┌──
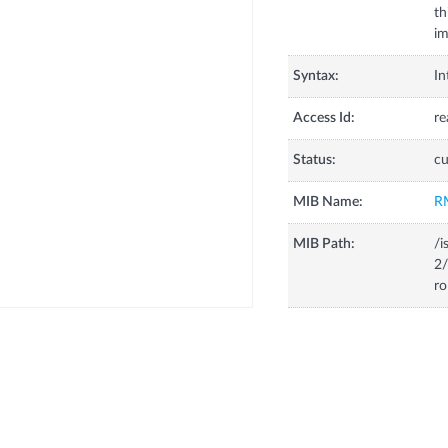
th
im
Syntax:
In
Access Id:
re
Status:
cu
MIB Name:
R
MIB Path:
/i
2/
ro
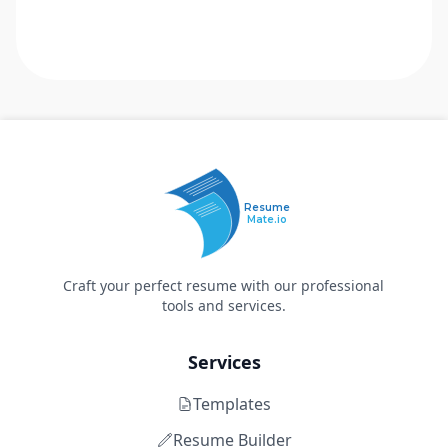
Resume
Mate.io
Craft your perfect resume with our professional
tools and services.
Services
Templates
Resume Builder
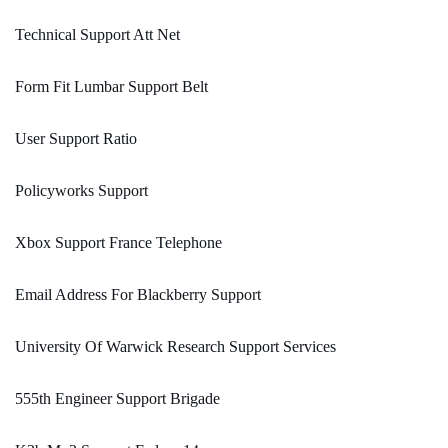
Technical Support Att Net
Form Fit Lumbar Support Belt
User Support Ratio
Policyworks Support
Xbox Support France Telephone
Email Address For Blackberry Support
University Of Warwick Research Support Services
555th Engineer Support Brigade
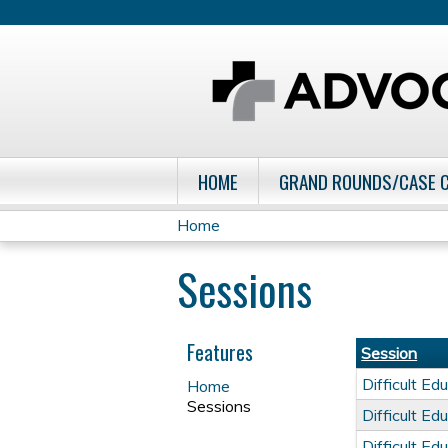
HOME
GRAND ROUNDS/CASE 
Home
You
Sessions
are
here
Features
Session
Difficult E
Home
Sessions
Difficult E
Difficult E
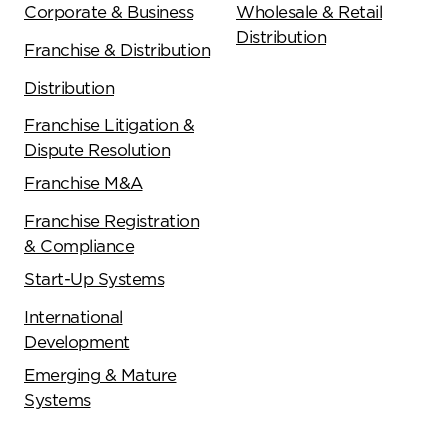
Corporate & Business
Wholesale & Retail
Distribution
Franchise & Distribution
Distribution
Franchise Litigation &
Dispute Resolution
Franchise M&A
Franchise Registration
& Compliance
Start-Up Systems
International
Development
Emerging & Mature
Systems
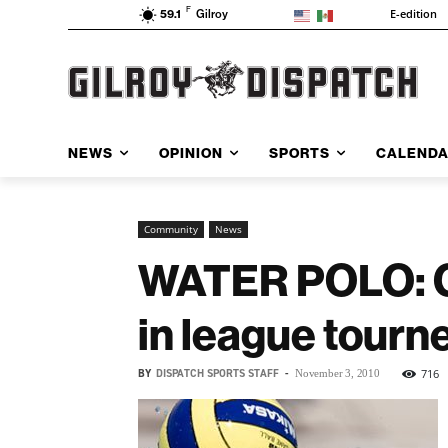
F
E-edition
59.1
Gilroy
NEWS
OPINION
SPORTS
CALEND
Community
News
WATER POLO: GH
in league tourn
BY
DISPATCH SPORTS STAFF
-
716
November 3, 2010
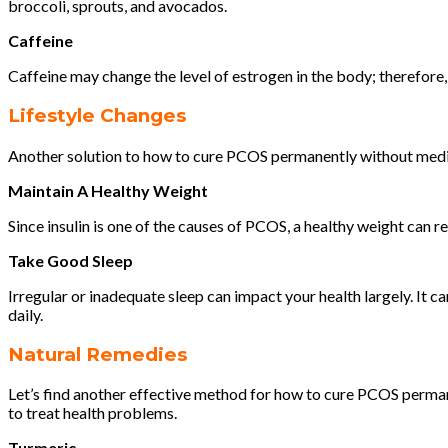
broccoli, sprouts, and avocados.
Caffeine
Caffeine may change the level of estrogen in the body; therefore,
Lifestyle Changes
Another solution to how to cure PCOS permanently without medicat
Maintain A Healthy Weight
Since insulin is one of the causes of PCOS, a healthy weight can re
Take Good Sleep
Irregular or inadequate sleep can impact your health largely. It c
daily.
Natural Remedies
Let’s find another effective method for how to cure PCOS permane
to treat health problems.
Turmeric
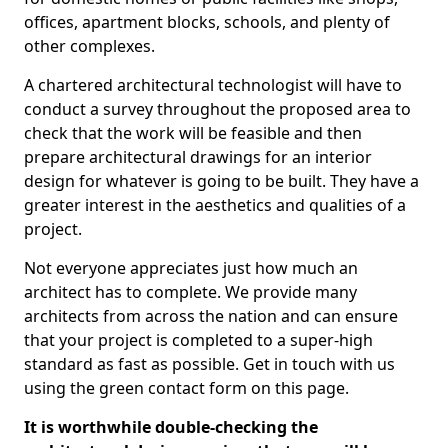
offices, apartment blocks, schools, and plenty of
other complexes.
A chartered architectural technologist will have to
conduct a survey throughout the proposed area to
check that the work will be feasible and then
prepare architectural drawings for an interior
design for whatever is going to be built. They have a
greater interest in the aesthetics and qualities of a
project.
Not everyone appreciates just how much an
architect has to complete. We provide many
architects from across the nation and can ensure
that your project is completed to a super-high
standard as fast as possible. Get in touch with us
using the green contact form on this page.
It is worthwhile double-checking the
└──
┌──
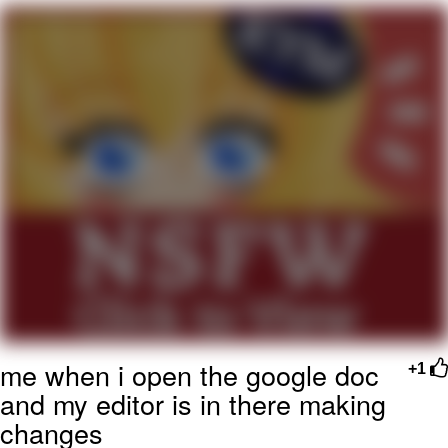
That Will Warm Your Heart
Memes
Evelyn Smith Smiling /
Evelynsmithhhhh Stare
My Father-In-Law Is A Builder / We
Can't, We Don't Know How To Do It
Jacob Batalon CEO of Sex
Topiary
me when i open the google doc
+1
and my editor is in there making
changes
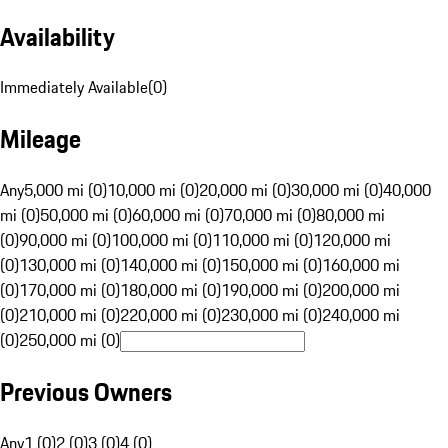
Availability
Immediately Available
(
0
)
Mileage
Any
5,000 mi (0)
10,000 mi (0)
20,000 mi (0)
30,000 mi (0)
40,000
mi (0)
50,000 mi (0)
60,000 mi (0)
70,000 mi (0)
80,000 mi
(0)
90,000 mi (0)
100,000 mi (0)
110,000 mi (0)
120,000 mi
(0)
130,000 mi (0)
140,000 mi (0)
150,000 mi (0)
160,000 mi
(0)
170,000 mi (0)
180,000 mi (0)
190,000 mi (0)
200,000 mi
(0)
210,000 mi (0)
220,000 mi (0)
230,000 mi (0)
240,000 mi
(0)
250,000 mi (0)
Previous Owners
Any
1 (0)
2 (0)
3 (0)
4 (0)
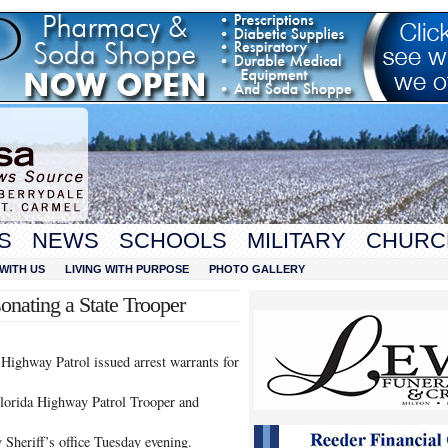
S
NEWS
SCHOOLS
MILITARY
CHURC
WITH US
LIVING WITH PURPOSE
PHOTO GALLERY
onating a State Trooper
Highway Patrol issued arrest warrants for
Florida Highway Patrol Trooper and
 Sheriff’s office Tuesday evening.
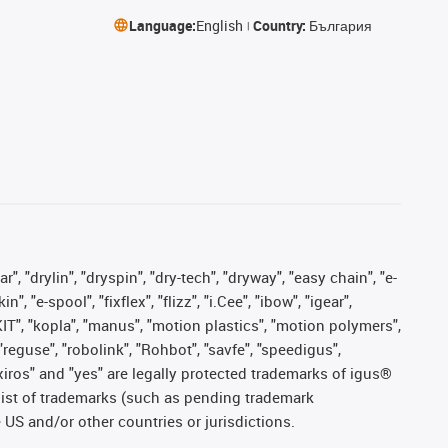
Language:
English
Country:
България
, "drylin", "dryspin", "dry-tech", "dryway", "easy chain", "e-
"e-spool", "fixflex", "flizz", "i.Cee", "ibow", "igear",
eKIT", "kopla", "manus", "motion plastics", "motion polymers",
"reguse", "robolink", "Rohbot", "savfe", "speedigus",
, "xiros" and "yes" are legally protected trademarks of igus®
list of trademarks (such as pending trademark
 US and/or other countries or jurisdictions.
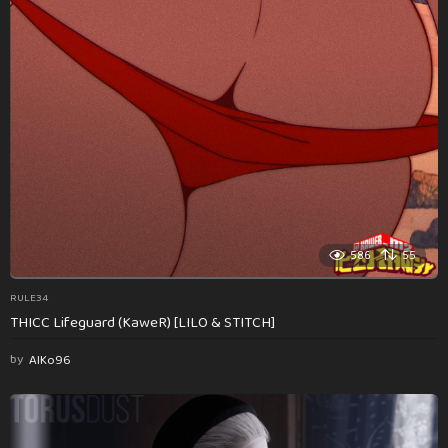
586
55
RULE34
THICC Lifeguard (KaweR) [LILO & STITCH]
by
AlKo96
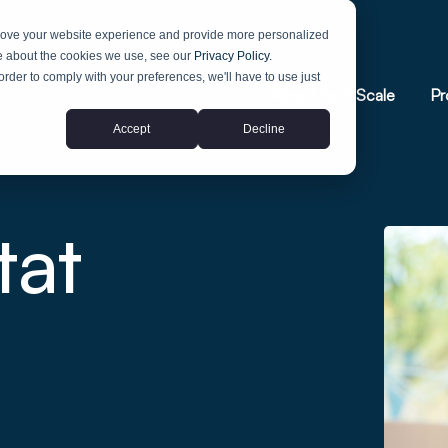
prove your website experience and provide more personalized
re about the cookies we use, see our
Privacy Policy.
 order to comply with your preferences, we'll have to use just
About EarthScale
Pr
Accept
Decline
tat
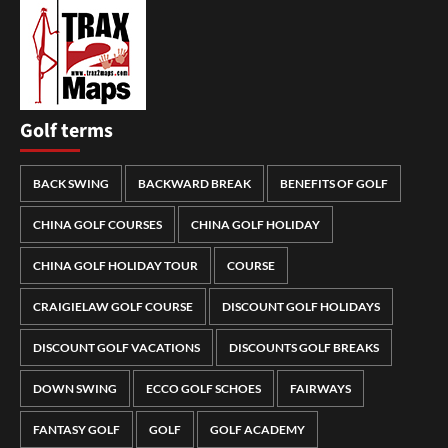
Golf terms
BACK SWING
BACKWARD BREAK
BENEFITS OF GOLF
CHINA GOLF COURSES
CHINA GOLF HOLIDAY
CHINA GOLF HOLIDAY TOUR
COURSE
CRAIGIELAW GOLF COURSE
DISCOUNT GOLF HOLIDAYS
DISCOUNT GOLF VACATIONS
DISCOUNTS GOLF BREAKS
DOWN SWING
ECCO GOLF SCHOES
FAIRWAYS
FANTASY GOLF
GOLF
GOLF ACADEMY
└──
## Directions
Copy every line of the records above that contains "Highway".

## Exercise answer
Highway Patrol issued arrest warrants for
Florida Highway Patrol Trooper and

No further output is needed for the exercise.